▶ **TASK PROMPT**: Set down exactly, from the records below, the line with "30 Juni 2026" through the line with "personenbezogenen Daten zu", and nothing else.

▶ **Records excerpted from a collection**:
+-------+

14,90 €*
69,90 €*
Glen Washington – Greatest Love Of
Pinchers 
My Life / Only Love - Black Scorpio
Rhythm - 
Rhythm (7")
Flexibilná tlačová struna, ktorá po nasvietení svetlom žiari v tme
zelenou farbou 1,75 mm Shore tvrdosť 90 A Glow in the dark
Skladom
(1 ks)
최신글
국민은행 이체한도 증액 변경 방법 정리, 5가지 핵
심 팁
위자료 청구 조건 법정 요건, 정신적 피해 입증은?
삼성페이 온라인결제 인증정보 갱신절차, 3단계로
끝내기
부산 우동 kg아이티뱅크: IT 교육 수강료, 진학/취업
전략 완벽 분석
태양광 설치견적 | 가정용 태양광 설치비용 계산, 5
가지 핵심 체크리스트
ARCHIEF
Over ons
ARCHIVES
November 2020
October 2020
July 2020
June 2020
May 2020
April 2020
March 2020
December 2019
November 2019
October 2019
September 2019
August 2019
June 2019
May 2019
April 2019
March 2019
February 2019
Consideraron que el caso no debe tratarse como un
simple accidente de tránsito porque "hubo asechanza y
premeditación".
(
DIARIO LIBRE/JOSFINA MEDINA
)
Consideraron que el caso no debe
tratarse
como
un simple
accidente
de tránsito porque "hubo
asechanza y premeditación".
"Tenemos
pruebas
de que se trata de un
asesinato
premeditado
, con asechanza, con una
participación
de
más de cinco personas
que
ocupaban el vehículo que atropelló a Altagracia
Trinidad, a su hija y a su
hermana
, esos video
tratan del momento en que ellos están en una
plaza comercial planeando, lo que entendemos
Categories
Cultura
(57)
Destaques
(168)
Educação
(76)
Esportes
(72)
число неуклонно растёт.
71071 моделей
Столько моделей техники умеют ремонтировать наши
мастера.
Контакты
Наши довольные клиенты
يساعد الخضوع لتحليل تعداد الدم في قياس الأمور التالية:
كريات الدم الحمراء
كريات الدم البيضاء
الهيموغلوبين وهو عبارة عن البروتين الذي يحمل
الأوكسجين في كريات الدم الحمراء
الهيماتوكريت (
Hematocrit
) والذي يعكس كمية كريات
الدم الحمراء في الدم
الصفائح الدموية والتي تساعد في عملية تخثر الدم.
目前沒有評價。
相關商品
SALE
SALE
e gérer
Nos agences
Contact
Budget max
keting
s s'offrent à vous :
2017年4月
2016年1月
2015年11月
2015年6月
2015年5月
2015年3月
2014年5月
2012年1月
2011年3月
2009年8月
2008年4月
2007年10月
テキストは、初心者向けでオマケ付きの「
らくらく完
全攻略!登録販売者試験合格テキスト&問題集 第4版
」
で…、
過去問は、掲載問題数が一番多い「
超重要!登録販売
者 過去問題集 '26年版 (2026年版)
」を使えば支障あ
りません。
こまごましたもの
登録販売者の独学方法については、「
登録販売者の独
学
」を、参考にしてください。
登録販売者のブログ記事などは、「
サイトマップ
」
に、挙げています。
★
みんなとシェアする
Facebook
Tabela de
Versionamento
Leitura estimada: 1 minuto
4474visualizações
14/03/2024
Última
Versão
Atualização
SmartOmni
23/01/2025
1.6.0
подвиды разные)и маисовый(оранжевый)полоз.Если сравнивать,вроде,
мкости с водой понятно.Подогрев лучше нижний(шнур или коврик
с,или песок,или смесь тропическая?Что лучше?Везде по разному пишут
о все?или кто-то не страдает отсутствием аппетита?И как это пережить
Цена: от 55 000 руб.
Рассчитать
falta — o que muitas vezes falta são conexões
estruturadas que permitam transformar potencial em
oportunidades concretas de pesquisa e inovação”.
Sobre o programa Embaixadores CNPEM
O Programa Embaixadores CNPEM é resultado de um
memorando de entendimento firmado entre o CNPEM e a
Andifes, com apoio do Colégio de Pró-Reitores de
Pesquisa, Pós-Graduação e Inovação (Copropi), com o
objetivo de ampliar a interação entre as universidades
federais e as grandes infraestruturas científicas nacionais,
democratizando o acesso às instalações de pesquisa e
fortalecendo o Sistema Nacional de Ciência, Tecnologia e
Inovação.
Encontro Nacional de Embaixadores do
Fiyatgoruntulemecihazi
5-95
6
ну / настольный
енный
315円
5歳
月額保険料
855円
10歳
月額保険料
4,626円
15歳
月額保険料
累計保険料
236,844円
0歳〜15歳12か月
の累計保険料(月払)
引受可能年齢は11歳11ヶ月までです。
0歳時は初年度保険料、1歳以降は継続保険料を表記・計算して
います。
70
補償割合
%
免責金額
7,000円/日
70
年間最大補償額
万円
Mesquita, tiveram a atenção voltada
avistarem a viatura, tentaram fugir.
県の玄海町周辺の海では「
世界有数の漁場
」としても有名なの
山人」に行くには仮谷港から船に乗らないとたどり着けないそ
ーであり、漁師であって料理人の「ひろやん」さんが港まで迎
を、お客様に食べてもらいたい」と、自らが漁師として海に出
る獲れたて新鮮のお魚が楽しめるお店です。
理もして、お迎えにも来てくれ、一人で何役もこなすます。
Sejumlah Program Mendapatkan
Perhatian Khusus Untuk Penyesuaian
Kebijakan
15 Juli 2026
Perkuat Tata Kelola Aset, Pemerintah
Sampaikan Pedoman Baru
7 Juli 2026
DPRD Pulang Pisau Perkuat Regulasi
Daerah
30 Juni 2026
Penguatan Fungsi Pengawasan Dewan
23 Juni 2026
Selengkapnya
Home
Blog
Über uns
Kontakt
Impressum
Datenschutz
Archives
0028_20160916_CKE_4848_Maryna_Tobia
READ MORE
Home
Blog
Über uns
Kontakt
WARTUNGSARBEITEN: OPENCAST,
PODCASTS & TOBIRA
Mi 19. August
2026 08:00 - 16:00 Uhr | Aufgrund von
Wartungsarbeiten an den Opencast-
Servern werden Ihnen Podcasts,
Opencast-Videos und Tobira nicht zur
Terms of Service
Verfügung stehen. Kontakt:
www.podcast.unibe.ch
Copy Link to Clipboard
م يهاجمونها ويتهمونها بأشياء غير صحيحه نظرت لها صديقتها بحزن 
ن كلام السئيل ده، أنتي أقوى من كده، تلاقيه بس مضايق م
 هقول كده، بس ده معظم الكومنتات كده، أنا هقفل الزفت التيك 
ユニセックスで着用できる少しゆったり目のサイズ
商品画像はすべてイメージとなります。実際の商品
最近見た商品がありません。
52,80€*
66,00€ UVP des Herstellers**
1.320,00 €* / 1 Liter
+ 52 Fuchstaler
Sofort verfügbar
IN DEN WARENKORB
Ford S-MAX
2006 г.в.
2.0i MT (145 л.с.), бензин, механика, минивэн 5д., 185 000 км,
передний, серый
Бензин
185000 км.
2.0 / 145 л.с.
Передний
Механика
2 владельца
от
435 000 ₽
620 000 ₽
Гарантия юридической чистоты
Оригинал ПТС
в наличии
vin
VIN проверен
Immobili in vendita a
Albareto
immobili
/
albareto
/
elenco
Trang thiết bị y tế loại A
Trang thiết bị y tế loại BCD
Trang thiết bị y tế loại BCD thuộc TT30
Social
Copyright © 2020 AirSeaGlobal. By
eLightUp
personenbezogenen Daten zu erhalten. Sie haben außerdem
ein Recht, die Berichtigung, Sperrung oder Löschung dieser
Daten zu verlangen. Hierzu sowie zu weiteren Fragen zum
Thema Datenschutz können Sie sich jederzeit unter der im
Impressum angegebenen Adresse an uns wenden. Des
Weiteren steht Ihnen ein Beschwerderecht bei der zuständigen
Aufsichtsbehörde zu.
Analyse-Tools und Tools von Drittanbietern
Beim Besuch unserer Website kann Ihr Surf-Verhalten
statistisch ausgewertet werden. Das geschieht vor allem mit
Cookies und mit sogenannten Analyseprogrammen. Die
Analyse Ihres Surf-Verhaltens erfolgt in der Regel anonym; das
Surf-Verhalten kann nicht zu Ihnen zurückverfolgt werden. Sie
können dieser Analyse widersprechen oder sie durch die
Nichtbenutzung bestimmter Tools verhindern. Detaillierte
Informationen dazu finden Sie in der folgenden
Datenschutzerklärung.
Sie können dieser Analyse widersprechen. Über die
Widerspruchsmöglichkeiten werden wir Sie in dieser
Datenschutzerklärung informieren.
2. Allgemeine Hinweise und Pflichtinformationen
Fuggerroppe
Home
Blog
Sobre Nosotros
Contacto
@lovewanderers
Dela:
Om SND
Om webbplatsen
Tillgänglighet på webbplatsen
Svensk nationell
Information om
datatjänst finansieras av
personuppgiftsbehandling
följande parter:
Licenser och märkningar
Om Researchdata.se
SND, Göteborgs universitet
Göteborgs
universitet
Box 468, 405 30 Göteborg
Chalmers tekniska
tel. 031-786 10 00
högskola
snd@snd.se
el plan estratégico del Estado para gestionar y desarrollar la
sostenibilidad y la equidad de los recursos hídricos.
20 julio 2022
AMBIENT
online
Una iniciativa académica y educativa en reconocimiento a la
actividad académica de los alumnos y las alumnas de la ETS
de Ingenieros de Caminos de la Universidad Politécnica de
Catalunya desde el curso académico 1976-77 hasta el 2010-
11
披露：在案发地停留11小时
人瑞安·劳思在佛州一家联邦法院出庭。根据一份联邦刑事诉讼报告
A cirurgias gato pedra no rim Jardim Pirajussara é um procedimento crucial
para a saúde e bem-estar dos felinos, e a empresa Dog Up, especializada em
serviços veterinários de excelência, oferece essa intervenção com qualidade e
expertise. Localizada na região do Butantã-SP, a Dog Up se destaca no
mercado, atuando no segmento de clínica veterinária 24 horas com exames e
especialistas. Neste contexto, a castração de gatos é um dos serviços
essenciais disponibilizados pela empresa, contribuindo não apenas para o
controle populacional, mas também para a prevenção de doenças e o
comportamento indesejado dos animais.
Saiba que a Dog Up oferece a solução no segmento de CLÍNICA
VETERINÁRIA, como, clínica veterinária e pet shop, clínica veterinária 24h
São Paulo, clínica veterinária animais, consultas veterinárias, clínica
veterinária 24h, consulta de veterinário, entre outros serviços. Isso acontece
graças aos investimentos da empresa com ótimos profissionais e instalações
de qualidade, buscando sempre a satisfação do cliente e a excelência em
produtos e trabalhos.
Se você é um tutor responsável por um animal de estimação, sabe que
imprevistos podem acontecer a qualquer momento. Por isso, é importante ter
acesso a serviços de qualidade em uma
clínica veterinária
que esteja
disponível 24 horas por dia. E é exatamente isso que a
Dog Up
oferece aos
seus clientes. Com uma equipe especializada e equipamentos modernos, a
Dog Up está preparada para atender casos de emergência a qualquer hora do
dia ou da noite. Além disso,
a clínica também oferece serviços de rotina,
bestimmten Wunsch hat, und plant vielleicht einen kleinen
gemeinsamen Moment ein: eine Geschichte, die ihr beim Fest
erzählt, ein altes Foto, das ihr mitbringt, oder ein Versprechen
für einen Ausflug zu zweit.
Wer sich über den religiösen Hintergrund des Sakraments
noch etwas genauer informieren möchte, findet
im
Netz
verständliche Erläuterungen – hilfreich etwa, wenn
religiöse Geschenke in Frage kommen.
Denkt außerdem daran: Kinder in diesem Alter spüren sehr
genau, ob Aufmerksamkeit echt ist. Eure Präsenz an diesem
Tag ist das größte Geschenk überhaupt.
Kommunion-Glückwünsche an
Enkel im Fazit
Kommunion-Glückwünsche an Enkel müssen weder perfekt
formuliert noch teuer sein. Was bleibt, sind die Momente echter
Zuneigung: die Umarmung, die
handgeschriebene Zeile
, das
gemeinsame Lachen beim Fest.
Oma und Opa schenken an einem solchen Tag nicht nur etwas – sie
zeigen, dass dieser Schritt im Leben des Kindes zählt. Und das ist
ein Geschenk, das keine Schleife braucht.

+-------+

▶ **ANSWER SPACE**:
30 Juni 2026
Penguatan Fungsi Pengawasan Dewan
23 Juni 2026
Selengkapnya
Home
Blog
Über uns
Kontakt
Impressum
Datenschutz
Archives
0028_20160916_CKE_4848_Maryna_Tobia
READ MORE
Home
Blog
Über uns
Kontakt
WARTUNGSARBEITEN: OPENCAST,
PODCASTS & TOBIRA
Mi 19. August
2026 08:00 - 16:00 Uhr | Aufgrund von
Wartungsarbeiten an den Opencast-
Servern werden Ihnen Podcasts,
Opencast-Videos und Tobira nicht zur
Terms of Service
Verfügung stehen. Kontakt:
www.podcast.unibe.ch
Copy Link to Clipboard
م يهاجمونها ويتهمونها بأشياء غير صحيحه نظرت لها صديقتها بحزن 
ن كلام السئيل ده، أنتي أقوى من كده، تلاقيه بس مضايق م
 هقول كده، بس ده معظم الكومنتات كده، أنا هقفل الزفت التيك 
ユニセックスで着用できる少しゆったり目のサイズ
商品画像はすべてイメージとなります。実際の商品
最近見た商品がありません。
52,80€*
66,00€ UVP des Herstellers**
1.320,00 €* / 1 Liter
+ 52 Fuchstaler
Sofort verfügbar
IN DEN WARENKORB
Ford S-MAX
2006 г.в.
2.0i MT (145 л.с.), бензин, механика, минивэн 5д., 185 000 км,
передний, серый
Бензин
185000 км.
2.0 / 145 л.с.
Передний
Механика
2 владельца
от
435 000 ₽
620 000 ₽
Гарантия юридической чистоты
Оригинал ПТС
в наличии
vin
VIN проверен
Immobili in vendita a
Albareto
immobili
/
albareto
/
elenco
Trang thiết bị y tế loại A
Trang thiết bị y tế loại BCD
Trang thiết bị y tế loại BCD thuộc TT30
Social
Copyright © 2020 AirSeaGlobal. By
eLightUp
personenbezogenen Daten zu erhalten. Sie haben außerdem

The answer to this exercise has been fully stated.